Here's the best part... as I continued development, I encountered the issue again, where all exceptions became uncatchable again.  So I simply commented out the call to DoNothing(), recompiled, and now exceptions work again.  I have gone through this iteration at least two or three more times, where I continue development, rebuild, and find that exceptions are no longer being caught.  I then flip the commented/uncommented state of the DoNothing() call, rebuild, and debug, and the system works fine again.  The DoNothing() call has become a toggle switch in the code; it either MUST be present, or MUST NOT be present, for a given set of code to build and operate correctly.

This smells like some sort of alignment issue, where inserting a small blob of code (e.g. the call to DoNothing()) causes something in the build to misalign, or fixes an existing misalignment.  However, I have no idea where to start looking at this.  All I know is that this issue is 100% reproducible with my current codebase.  I can toggle whether DoNothing() is or isn't called by the constructor, and that either breaks catching exceptions globally, or fixes them.  And to reiterate, my program doesn't even call the object prior to calling VerifyExceptions() in main().  My object is a singleton that is initialized by a GetInstance() method, and I've verified that DoNothing(), when enabled, isn't called until much further down in main(), well past VerifyExceptions().

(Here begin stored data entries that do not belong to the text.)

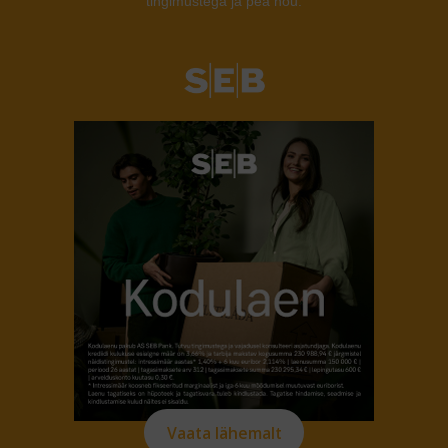
tingimustega ja pea nõu.
Vaata lähemalt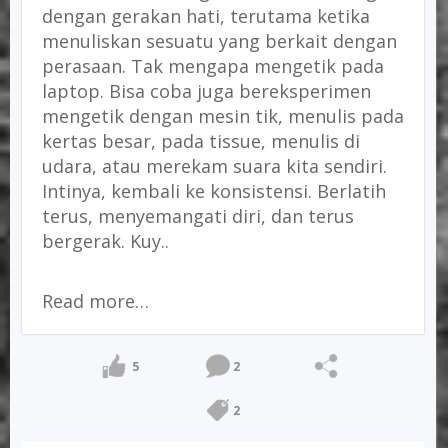
dengan gerakan hati, terutama ketika
menuliskan sesuatu yang berkait dengan
perasaan. Tak mengapa mengetik pada
laptop. Bisa coba juga bereksperimen
mengetik dengan mesin tik, menulis pada
kertas besar, pada tissue, menulis di
udara, atau merekam suara kita sendiri.
Intinya, kembali ke konsistensi. Berlatih
terus, menyemangati diri, dan terus
bergerak. Kuy..
Read more…
5
2
2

And to emphasize, I am NOT having an issue with unexpected exceptions; this is an issue where exceptions are wholly anticipated and should be caught with valid try/catch statements, but for whatever reason, any exception causes terminate() to be called.

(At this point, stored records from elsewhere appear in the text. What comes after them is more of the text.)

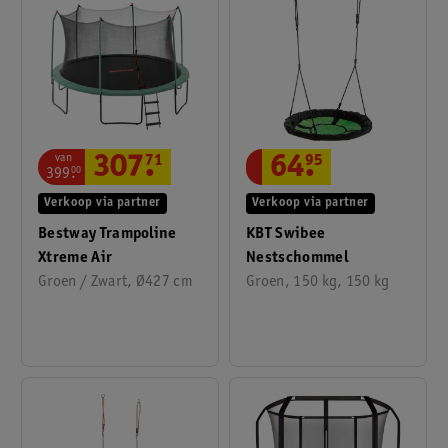
van
307
.
71
64
.
95
399
.
00
Verkoop via partner
Verkoop via partner
Bestway Trampoline
KBT Swibee
Xtreme Air
Nestschommel
Groen / Zwart, Ø427 cm
Groen, 150 kg, 150 kg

So... how should I start looking into this?  Version info below:

arm-none-eabi-gcc.exe (GNU Tools for Arm Embedded Processors 7-2017-q4-major) 7.2.1 20170904 (release)

Windows 10 Pro v1803 patched, NXP MCUXpresso v10.2.1, NXP Kinetis K24 (MK24FN1M0VLL12)

  • Hi David,

    The symptoms you explain point to some a memory leak or a buffer overflow or section overlap. 

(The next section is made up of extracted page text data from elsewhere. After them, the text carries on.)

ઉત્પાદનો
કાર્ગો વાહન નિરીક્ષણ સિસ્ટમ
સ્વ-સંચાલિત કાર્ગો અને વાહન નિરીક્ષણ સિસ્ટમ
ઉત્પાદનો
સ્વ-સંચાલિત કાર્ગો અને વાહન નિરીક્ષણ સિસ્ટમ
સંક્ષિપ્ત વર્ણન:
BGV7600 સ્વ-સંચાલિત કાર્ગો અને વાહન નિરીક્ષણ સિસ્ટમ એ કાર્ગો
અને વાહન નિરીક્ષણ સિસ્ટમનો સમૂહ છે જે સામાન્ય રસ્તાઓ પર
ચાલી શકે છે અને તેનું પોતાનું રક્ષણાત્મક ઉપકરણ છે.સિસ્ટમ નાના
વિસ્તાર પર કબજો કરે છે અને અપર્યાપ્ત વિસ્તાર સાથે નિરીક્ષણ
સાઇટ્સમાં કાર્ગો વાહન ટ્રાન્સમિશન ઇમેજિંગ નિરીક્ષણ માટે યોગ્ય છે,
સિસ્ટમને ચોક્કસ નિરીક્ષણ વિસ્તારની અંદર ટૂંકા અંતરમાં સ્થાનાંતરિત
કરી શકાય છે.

    I'd start with a few sanity checks (sorry, I don't know if you've already done this).

    1. Try a later toolchain (7-2018-q2-update)  to see if the problem persists

    2. Try building on Linux toolchain?

    3. I'd go back to the linker map file(s) and double-check all the limits of text section, data section etc. Also check if the heap and stack are non-overlapping or have been mapped to RAM correctly.

    4. Check if all the startup code/drivers copy all ROM to RAM correctly.

    5. Check if you have unaligned accesses across regions in the system memory map?

    6. Check if you have any activity happening in the bitband aliassed region that are accidentally toggling bits its corresponding bitband regions in SRAM.